Em torno do Estado se dão os grandes debates atuais. É o alvo do golpe
Por Emir Sader
Desde que Ronald Reagan disse que o Estado deixava de
ser solução para ser o problema, o Estado passou a estar no centro
dos debates e das lutas políticas. Reagan apontava-o como
ineficiente, corrupto, expropriador de recursos das pessoas, produtor
de inflação, desperdiçador, burocrático – em resumo, fonte dos
problemas da humanidade.
No seu lugar, se passou a promover a centralidade do
mercado e das empresas, identificados como eficientes, dinâmicos,
baratos. Quanto menos Estado, melhor (para eles). Estado mínimo
significa mercado máximo. Menos regulação estatal, menos direitos,
menos proteção, menos políticas de inclusão social.
Alguns dos que fizeram a crítica de uma chamada
"Estadolatria" da esquerda no período histórico anterior,
buscaram refúgio na "sociedade civil", que mal podia
mascarar o mercado, na versão dominante do neoliberalismo, entre
eles ONGs e alguns intelectuais, pela rejeição comum do mercado.
Sem o que dizer do ponto de vista do poder do Estado, essa forças
desapareceram da cena política.
Superar o neoliberalismo é assumir funções que
foram anuladas no Estado mínimo. Estado mínimo não significa mais
cidadania, porém menos, porque cidadão é o sujeito de direitos e o
que mais faz o neoliberalismo é expropriar direitos, em favor do
consumidor e do mercado. Quem pode garantir direitos, promover
políticas sociais, participar de processos de integração regional
e de alianças Sul-Sul, induzir políticas de expansão econômica
com distribuição de renda, programa de desenvolvimento tecnológico
e científico, entre outras obrigações civilizatórias, é o
Estado.
Por tudo isso, o alvo central da direita, das suas
tentativas de restauração conservadora, é o Estado. É em torno do
Estado que se dão os grandes debates atuais – sejam econômicos,
sociais, culturais ou diretamente políticos.
No Brasil, não por acaso os alvos centrais da
direita têm sido sempre o Estado – Petrobras, Correios, Fundos de
Pensão, BNDES, Banco do Brasil, Caixa Econômica – tentando
desarticular a capacidade de ação do Estado.
Diga-me o que você tem a dizer sobre o Estado e eu
te direi onde você se situa política e ideologicamente. Não é a
polarização que encanta ao neoliberalismo, entre um Estado que ele
mesmo maltratou, desfeito, e uma suposta em esfera privada, a que
vige no mundo contemporâneo. Porque a esfera do neoliberalismo não
é uma esfera meramente privada, é esfera mercantil, em que tudo se
vende, tudo se compra, tudo tem preço, tudo é mercadoria. E a
esfera da esquerda é a esfera pública, a esfera dos direitos e da
cidadania. O Estado é um espaço de disputa hegemônica entre as
duas esferas – a pública e a mercantil –, frequentemente as duas
se representam e se disputam dentro do próprio Estado.

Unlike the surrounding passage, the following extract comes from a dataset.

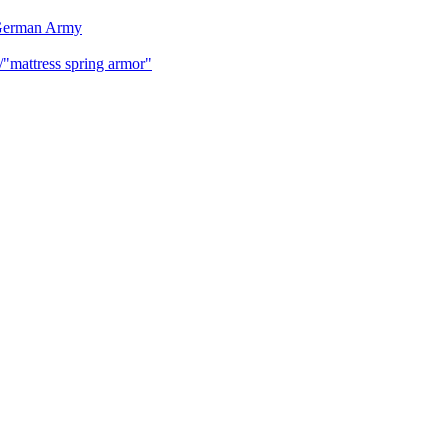
 German Army
mattress spring armor"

Muita razão têm os países que decidiram refundar o
Estado, para adequá-lo à nova base social que sustenta o poder
político, o novo bloco social que leva adiante as políticas de
superação do neoliberalismo. Os que não o fizeram, sofrem com um
aparato burocrático incapaz de incorporar a participação popular
que os novos governos requerem.
Não se trata de que todo debate possa ser reduzido
ao Estado, mas cada proposta de modelo e de política econômica
reserva um lugar para o Estado, supõe uma forma de Estado. Um Estado
de subordinação às forças do mercado ou um Estado capaz de
implementar políticas soberanas, democráticas, populares.
Como o mercado anda com pouco prestígio, não apenas
pelos danos que causaram as políticas neoliberais, mas também pela
profunda e prolongada crise internacional do capitalismo, a direita
se concentra em atacar o Estado e os governos que se valeriam do
Estado para praticar políticas "populistas", "corruptas",
inflacionárias. Mas atacam o Estado para voltar a impor políticas
centradas no mercado.
Nunca como agora o pensamento crítico tem teve que
se voltar para o tema do Estado, das formas que deve assumir o poder
político para corresponder aos governos e ao processo que busca a
construção de modelos de superação do neoliberalismo. Do tipo de
poder popular que se necessita para deitar raízes definitivas nas
formas novas formas de Estado que precisamos.